A few months ago, author William Gumede described Zuma as someone with a narcissistic personality disorder — a set of traits defined by Austrian psychoanalyst Heinz Kohut as “including an exaggerated sense of superiority, a lack of self-awareness about the impact of their behaviour and having a disdain for others, who they devalue to validate their own grandiosity”. These people lack empathy, have a distorted sense of reality and are incapable of seeing anything from anyone else’s perspective. Narcissists like Zuma, Gumede argues, can’t accept responsibility and don’t care if they take down entire countries with them. The events at Nkandla, sadly for Zuma, only reinforced that perspective.
The Press Ombudsman panel dismissed a complaint by Ronald Suresh Roberts (also known as Robert Kevin Roberts) against The Weekender newspaper this week.
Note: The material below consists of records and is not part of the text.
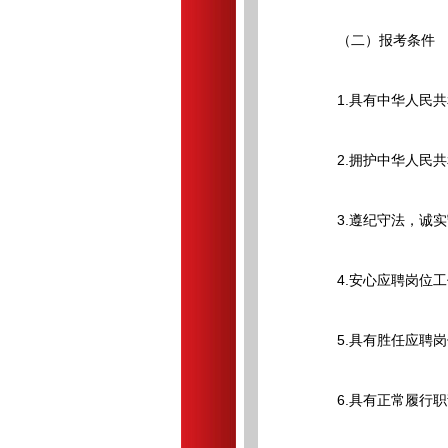
（二）报考条件
1.具有中华人民共
2.拥护中华人民共
3.遵纪守法，诚实
4.安心应聘岗位工
5.具有胜任应聘岗
6.具有正常履行职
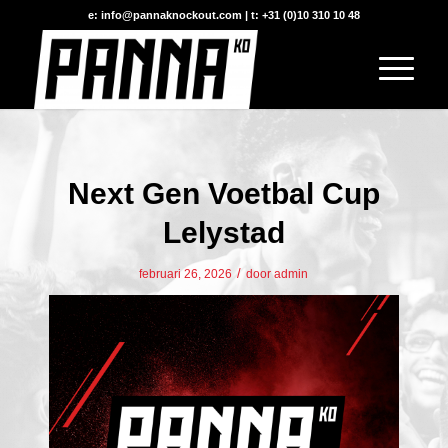
e: info@pannaknockout.com | t: +31 (0)10 310 10 48
Next Gen Voetbal Cup
Lelystad
/
februari 26, 2026
door
admin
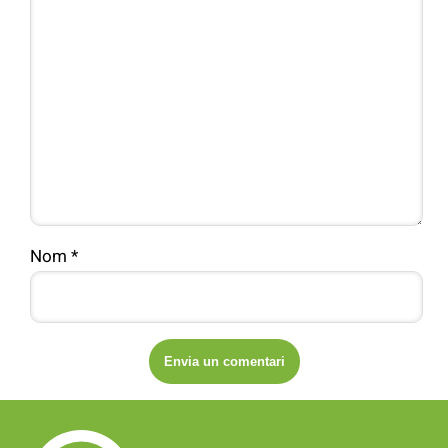
Nom
*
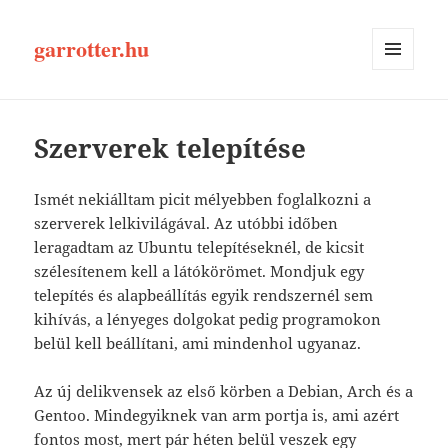
garrotter.hu
MENÜ
ÉS
WIDGETEK
Szerverek telepítése
Ismét nekiálltam picit mélyebben foglalkozni a
szerverek lelkivilágával. Az utóbbi időben
leragadtam az Ubuntu telepítéseknél, de kicsit
szélesítenem kell a látókörömet. Mondjuk egy
telepítés és alapbeállítás egyik rendszernél sem
kihívás, a lényeges dolgokat pedig programokon
belül kell beállítani, ami mindenhol ugyanaz.
Az új delikvensek az első körben a Debian, Arch és a
Gentoo. Mindegyiknek van arm portja is, ami azért
fontos most, mert pár héten belül veszek egy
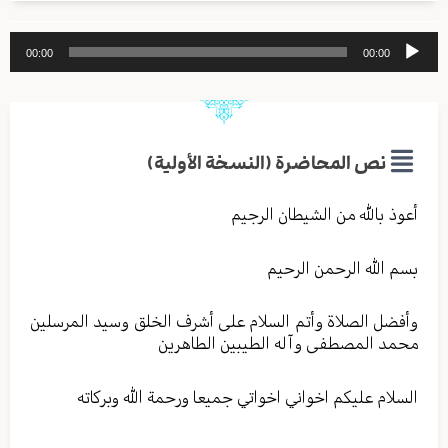
مشغل
00:00
00:00
الصوت
نص المحاضرة (النسخة الأولية)
أعوذ بالله من الشیطان الرجیم
بسم الله الرحمن الرحیم
وأفضل الصلاة وأتم السلام علی أشرف الخلق وسید المرسلین
محمد المصطفی وآله الطیبین الطاهرین
السلام علیکم اخواني اخواتي جمیعا ورحمة الله وبرکاته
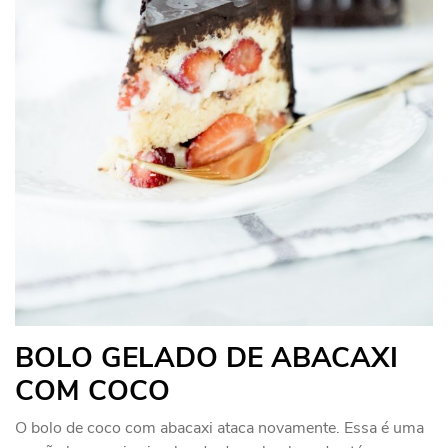
BOLO GELADO DE ABACAXI
COM COCO
O bolo de coco com abacaxi ataca novamente. Essa é uma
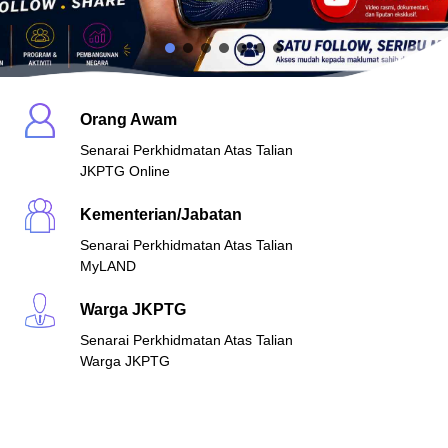
Orang Awam
Senarai Perkhidmatan Atas Talian
JKPTG Online
Kementerian/Jabatan
Senarai Perkhidmatan Atas Talian
MyLAND
Warga JKPTG
Senarai Perkhidmatan Atas Talian
Warga JKPTG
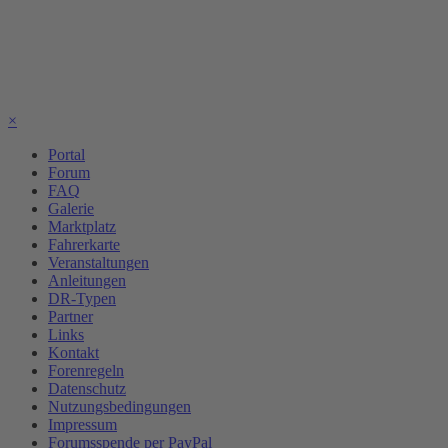
×
Portal
Forum
FAQ
Galerie
Marktplatz
Fahrerkarte
Veranstaltungen
Anleitungen
DR-Typen
Partner
Links
Kontakt
Forenregeln
Datenschutz
Nutzungsbedingungen
Impressum
Forumsspende per PayPal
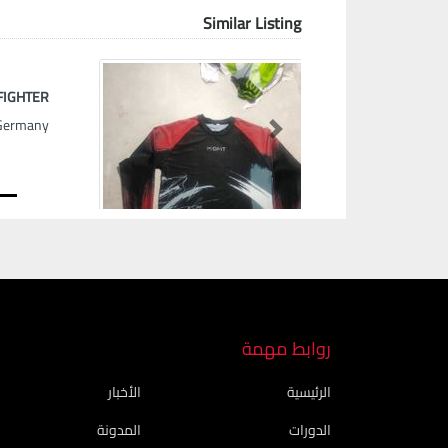
Similar Listing
FIGHTER
Germany
Next
روابط مهمة
الرئيسية
الأخبار
الدورات
المدونة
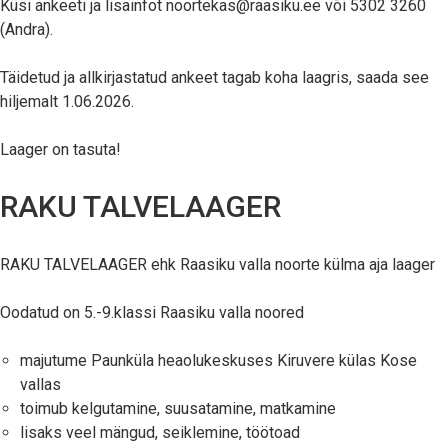
Küsi ankeeti ja lisainfot
noortekas@raasiku.ee
või 5302 3260
(Andra).
Täidetud ja allkirjastatud ankeet tagab koha laagris, saada see
hiljemalt 1.06.2026.
Laager on tasuta!
RAKU TALVELAAGER
RAKU TALVELAAGER ehk Raasiku valla noorte külma aja laager
Oodatud on 5.-9.klassi Raasiku valla noored
majutume Paunküla heaolukeskuses Kiruvere külas Kose
vallas
toimub kelgutamine, suusatamine, matkamine
lisaks veel mängud, seiklemine, töötoad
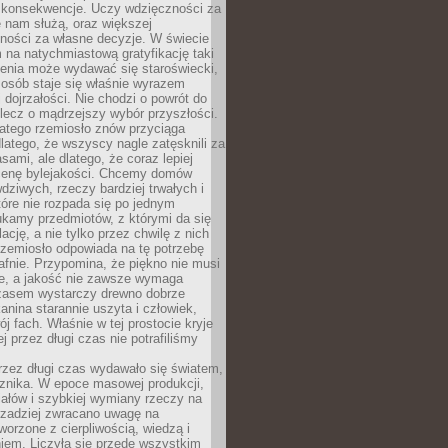
 konsekwencje. Uczy wdzięczności za
e nam służą, oraz większej
ności za własne decyzje. W świecie
na natychmiastową gratyfikację taki
enia może wydawać się staroświecki,
u osób staje się właśnie wyrazem
dojrzałości. Nie chodzi o powrót do
 lecz o mądrzejszy wybór przyszłości.
atego rzemiosło znów przyciąga
latego, że wszyscy nagle zatęsknili za
ami, ale dlatego, że coraz lepiej
enę bylejakości. Chcemy domów
wdziwych, rzeczy bardziej trwałych i
tóre nie rozpada się po jednym
ukamy przedmiotów, z którymi da się
ację, a nie tylko przez chwilę z nich
Rzemiosło odpowiada na tę potrzebę
afnie. Przypomina, że piękno nie musi
we, a jakość nie zawsze wymaga
zasem wystarczy drewno dobrze
kanina starannie uszyta i człowiek,
ój fach. Właśnie w tej prostocie kryje
rej przez długi czas nie potrafiliśmy
rzez długi czas wydawało się światem,
 znika. W epoce masowej produkcji,
iałów i szybkiej wymiany rzeczy na
rzadziej zwracano uwagę na
worzone z cierpliwością, wiedzą i
iem. Liczyła się przede wszystkim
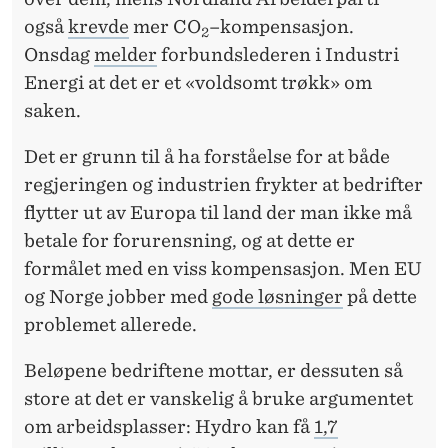
også
krevde
mer CO
–kompensasjon.
2
Onsdag
melder
forbundslederen i Industri
Energi at det er et «voldsomt trøkk» om
saken.
Det er grunn til å ha forståelse for at både
regjeringen og industrien frykter at bedrifter
flytter ut av Europa til land der man ikke må
betale for forurensning, og at dette er
formålet med en viss kompensasjon. Men EU
og Norge jobber med
gode løsninger
på dette
problemet allerede.
Beløpene bedriftene mottar, er dessuten så
store at det er vanskelig å bruke argumentet
om arbeidsplasser: Hydro kan få
1,7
The paper reported late last year that Roberts had been charged with plagiarism by Aids denialist Anthony Brink for lifting passages from Brink’s unpublished book and using it in his “biography” of President Thabo Mbeki, Fit to Govern.
Roberts was particularly upset by the poster of the newspaper titled Suresh Roberts caught cribbing because, he argued, it elevated the claims by Brink to the status of fact. The Press Ombudsman panel rejected his argument, stating that it was a fair reflection of the story and that the story was fair.
Significantly The Weekender editor, Peter Bruce, argued that this was so because the:
The Weekender believes that the publication was true or at least that they reasonably believed the facts to be true. The evidence appears on a balance of probabilities in relation to the plagiarism charge to bear fruit. The same applies to the billboard.” Bruce repeated this at the hearing: “The poster was true – he (Roberts) is a plagiarist.”
The Ombudsman panel found in favour of the newspaper, in effect endorsing the view of the newspaper that Roberts is a plagiarist.